This weekend I went to the beach to write. It was supposed to be a weekend filled with lots of plotting and writing and a little bit of personal introspection. (Is there any other kind of introspection?) What I got was a ton of introspection and a little bit of writing. On the upside, all the walking and introspection meant I didn’t gain any weight, and given what I was eating and drinking, that’s a miracle in itself.
In the middle of all the fun emotional stuff I put myself through, I realized the blog isn’t working. Now, for the three of you who read this regularly, that’s not news. A quick look at post dates will tell you that I’m not doing this on any regular schedule. The problem has been I didn’t have a theme for this thing.
Do I write about writing? Hmm, probably not. Writers read writing blogs, but we don’t usually support the blog authors by buying their books. There are lots of reasons for that which I’m not going to get into. So while readers do enjoy learning some of how we get the words on the page (lots of banging head against walls and drinking tequila), you don’t want to read about it every day.
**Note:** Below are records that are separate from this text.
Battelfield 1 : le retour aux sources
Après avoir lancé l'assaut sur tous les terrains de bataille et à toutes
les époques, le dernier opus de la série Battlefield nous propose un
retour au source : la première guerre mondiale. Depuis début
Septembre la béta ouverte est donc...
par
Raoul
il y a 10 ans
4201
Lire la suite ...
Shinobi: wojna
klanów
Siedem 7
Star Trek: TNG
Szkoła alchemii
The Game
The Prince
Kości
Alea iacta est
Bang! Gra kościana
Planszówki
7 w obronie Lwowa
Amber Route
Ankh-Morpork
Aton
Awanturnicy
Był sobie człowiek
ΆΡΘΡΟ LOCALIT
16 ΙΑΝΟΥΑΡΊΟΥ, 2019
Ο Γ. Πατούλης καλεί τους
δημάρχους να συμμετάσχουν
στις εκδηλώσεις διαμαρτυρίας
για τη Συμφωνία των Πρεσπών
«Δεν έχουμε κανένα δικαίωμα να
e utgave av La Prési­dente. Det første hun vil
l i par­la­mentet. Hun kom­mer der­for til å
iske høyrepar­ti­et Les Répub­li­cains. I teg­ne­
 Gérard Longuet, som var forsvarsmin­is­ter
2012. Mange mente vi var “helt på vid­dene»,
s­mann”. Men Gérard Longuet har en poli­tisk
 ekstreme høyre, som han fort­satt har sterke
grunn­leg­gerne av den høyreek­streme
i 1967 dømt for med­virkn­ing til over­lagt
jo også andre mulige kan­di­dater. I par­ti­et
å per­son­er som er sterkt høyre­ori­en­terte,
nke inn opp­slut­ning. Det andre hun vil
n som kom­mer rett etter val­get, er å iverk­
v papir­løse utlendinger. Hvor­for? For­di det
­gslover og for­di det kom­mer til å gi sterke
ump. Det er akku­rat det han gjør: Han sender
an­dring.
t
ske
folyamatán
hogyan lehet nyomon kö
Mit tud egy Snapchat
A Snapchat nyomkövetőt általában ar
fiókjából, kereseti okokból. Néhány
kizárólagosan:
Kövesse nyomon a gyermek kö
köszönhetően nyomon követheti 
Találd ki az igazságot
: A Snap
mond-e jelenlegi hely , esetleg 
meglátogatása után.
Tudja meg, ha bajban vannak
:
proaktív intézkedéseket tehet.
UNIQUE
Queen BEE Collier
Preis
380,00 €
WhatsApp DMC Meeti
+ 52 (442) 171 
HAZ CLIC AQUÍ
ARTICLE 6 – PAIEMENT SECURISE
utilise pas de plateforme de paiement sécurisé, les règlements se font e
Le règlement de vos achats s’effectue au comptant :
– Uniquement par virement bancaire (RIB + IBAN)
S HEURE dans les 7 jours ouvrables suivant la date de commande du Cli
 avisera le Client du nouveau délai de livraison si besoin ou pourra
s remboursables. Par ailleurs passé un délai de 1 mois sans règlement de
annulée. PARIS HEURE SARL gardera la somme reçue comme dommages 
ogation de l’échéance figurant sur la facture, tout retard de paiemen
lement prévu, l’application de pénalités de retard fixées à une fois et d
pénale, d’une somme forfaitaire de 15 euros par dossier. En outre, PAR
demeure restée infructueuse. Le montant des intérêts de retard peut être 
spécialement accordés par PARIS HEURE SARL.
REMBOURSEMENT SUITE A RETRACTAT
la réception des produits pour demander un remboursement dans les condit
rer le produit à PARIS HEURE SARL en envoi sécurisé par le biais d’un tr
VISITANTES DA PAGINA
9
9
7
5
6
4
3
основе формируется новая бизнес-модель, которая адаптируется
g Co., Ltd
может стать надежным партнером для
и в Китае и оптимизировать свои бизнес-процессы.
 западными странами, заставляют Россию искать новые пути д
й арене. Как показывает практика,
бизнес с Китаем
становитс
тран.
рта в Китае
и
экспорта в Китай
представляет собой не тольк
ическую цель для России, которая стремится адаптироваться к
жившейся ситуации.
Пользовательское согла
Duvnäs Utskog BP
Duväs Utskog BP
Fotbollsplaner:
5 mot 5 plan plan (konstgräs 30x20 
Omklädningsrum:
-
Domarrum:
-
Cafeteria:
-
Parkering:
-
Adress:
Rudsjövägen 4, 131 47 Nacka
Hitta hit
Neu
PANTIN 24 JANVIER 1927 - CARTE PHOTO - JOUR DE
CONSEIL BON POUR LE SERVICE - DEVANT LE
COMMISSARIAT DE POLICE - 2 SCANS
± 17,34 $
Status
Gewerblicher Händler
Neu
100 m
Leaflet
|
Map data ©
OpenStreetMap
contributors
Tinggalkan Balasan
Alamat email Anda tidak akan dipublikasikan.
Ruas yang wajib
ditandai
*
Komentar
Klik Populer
And there’s a limit to how many bits of trivia I can concoct about a fictional town and the people who live there. Do you really want to know the name of the puppy Matt and Jess get six months after The Heiress and Her Fake Fiancé ends? Not really, which is good, because until I typed that sentence, I didn’t know they had one.
I liked the daily journal idea. I know I’m supposed to be writing in one, but let’s be real. Write words that pay or write in a journal. Which one would you choose? But writing some form of a journal here, that talks about the adventures of motherhood, writing, finding myself and maybe falling in love? Well, who wouldn’t want to read that?
OK, so two men popped into my head immediately, and to them I say, you probably don’t want to read my blog. Like I said, there was a lot of personal growth at the beach and the one thing I figured out is this: I don’t know who I am.
I’ve spent most of my life trying to please my mother, my ex-husband, my kids, my community… The list goes on. Nowhere on that list was me. That changes today. With this blog.
I’d like to say that I’m going to write here every day (we’ll see what happens). Lucy March did it after she got divorced on her A Year and Change blog. I discovered it recently while cruising the new blog she’s doing with Jenny Crusie and Anne Stewart, who are also taking this year to reFab themselves.
And now, so am I. So fasten your seatbelts folks, it’s going to be a bumpy ride.